Using lenses on a big Pentacon SIX medium format means the lenses come huge as well. The most legendary lens is the Sonnar 2.8/180mm, based upon it’s original design for the 1936 Olympics. Over the years, the lens got updated many times and finally got scaled up to the 6×6 medium format coverage. The lens is crisp sharp from wide open and easily covers up to 6×9 and that is noticeable as you hold a lot of glass in your hands. 1350 grams is the total weight. A body builder.
180 mm for medium format means a 100 mm focal range and it is performs outstanding for use with portraits. This ‘zebra’ version dates back to the late sixties and has no coating at all. It allows for charming light effects and it produces one of the best known bokeh’s of all lenses. Due to it’s very fast aperture of 2.8 it delivers very good results in sharpness and contrast, even under less favourable light conditions.

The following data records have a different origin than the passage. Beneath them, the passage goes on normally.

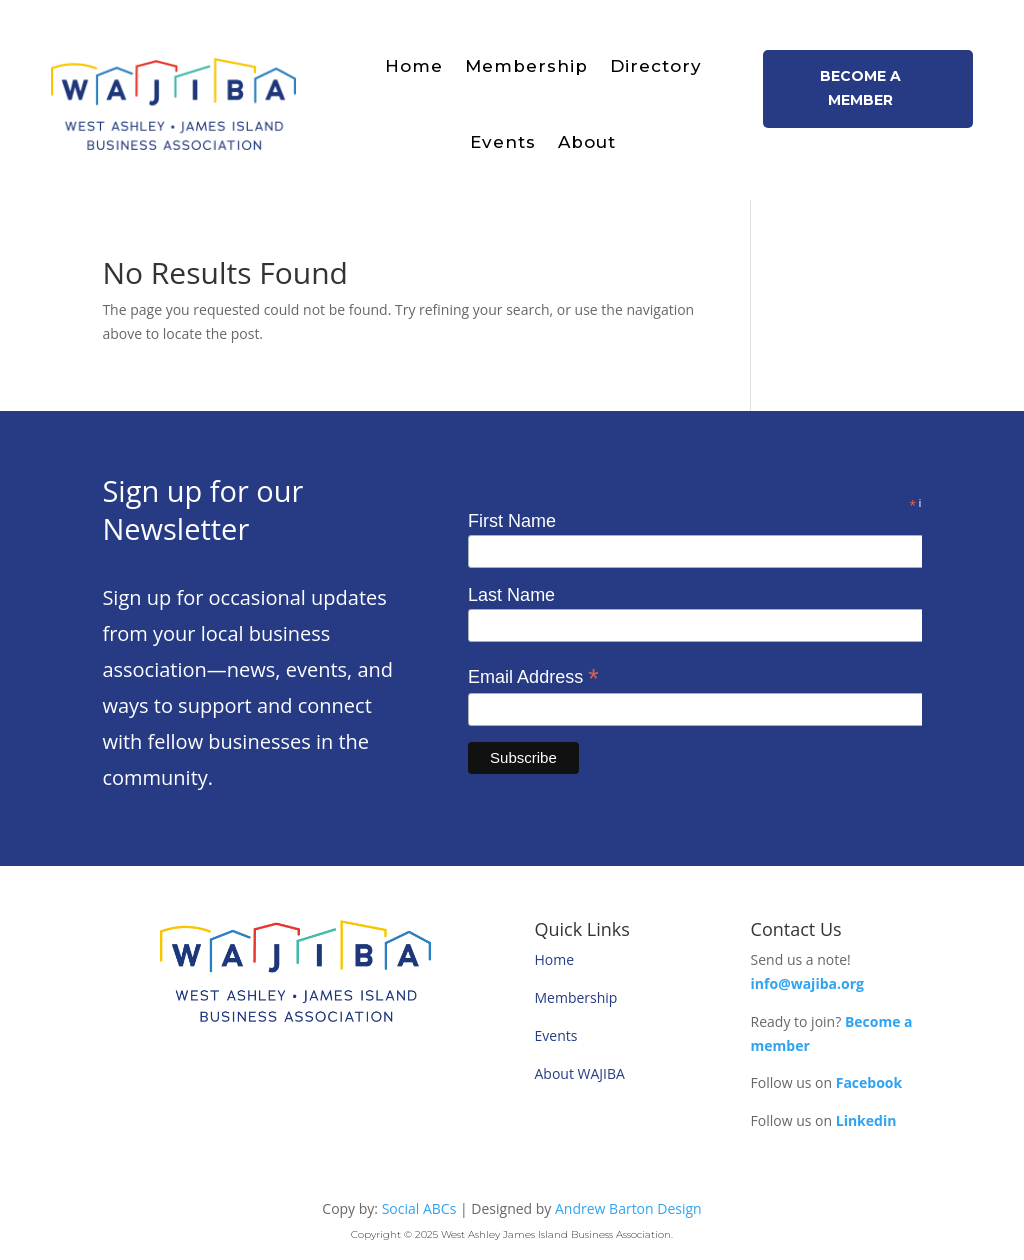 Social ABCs (419, 1208)
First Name (512, 521)
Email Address (533, 677)
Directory (656, 66)
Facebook (869, 1082)
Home (414, 66)
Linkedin (866, 1120)
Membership (526, 66)
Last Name (511, 595)
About (587, 142)
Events (503, 142)
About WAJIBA (580, 1073)
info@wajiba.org (807, 983)
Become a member (860, 88)
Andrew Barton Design (628, 1208)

The Sonnar is built as a rock, but it’s rings operate smoothly. Long focus throw and it has due to the weight it’s own tripod connection attached to an adjustable ring. it works with a pre-set aperture mode on the Pentacon SIX, meaning the camera will use the preset upon shutter release. It comes with a metal hood (86 mm filter threat). My version has 7 aperture blades but older versions even come with 18. Smallest aperture by the way is 32!
You can use the Sonnar on any digital DSLR with the special P6 adapters for Sony, Canon, Micro four thirds and so on. I really like to use the lens on both analog as digital camera’s. It is not an easy lens to carry around, but it performs superb. The colors render beautiful and the bokeh is creamy. But above all it is sharp, sharp. On ebay you find the lens for Pentacon SIX (but becoming rare) and M42 mounts. Prices vary according to the model. Zach Horton names this lens on his site ‘World Class’ and has a really good review available.